Spec-driven Testing for AI Agents: Now in Early Access

Safe Intelligence is launching a new AI Agent validation and monitoring platform named /Spec27. Signup is free for early access.

Spec-driven Testing for AI Agents: Now in Early Access

I try not to use this newsletter for much self-promotion, but I hope you’ll forgive a short expedition in that direction this week... I'm super proud of the new product we've been incubating at Safe Intelligence, and now that it has launched in early access, I'm excited to share more.

In a nutshell: Spec27 helps teams reliably test AI Agents in an automated, infrastructure-agnostic way. Think unit, integration, and security testing for AI Agents all rolled into one.

Wait what? Explain more. Ok, let's rewind...

As you'll know if you follow these posts (or have opened any type of media in the last 6 months), AI is increasingly turning to AI functionality delivered in the form of agents. These range from public-facing support bots to internal agents for analysis, all the way to the full-on life-organizing, open-claw-type personal agents.

As someone who used to have a lead role in a multi-agent systems lab, I find this amazing, bemusing, and also scary in equal measure! No matter what form agents take, the idea is that they take on tasks on behalf of users with only partial or sometimes no supervision.

This is an incredible boon, if... You can be sure they'll behave as expected when running in the real world!

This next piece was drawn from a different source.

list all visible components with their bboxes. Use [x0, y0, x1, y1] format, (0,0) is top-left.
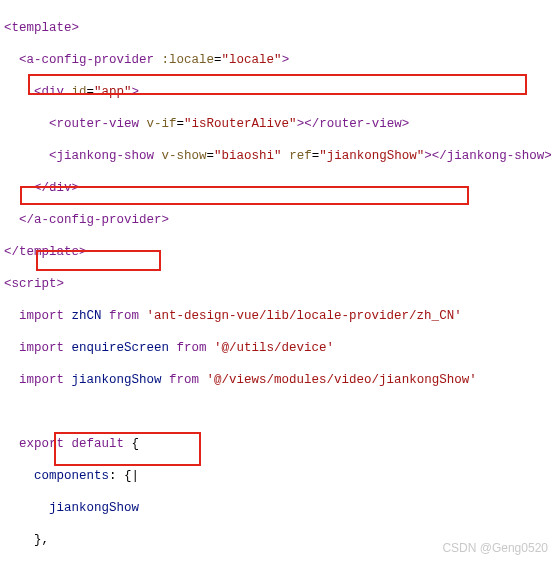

To help solve this problem, the team at Safe Intelligence began applying many of the principles we've developed for AI model validation to language-model-driven agents of different types. The result is an approach to AI Agent testing that takes a different tack from exciting approaches. Specifically:

  • Automation: we're heavily focused on automatically generating and running test cases so that users don't have to. More specifically, we take small sets of examples, goals, and rules and run them automatically, but also generate new robustness tests in principled ways. We also take this input data to generate red-team security tests.
  • Spec-driven repeatability: from the beginning, a key question we asked ourselves was "how do you specify how an agent is supposed to behave?" It turned out there were no great answers to that question. This led us to develop the notion of agent validation specifications. Each spec defines a capability via an input data set, context, and what an agent fulfilling a spec needs to be robust to. By building specs over time, you have the building blocks of long-term repeatable benchmarking.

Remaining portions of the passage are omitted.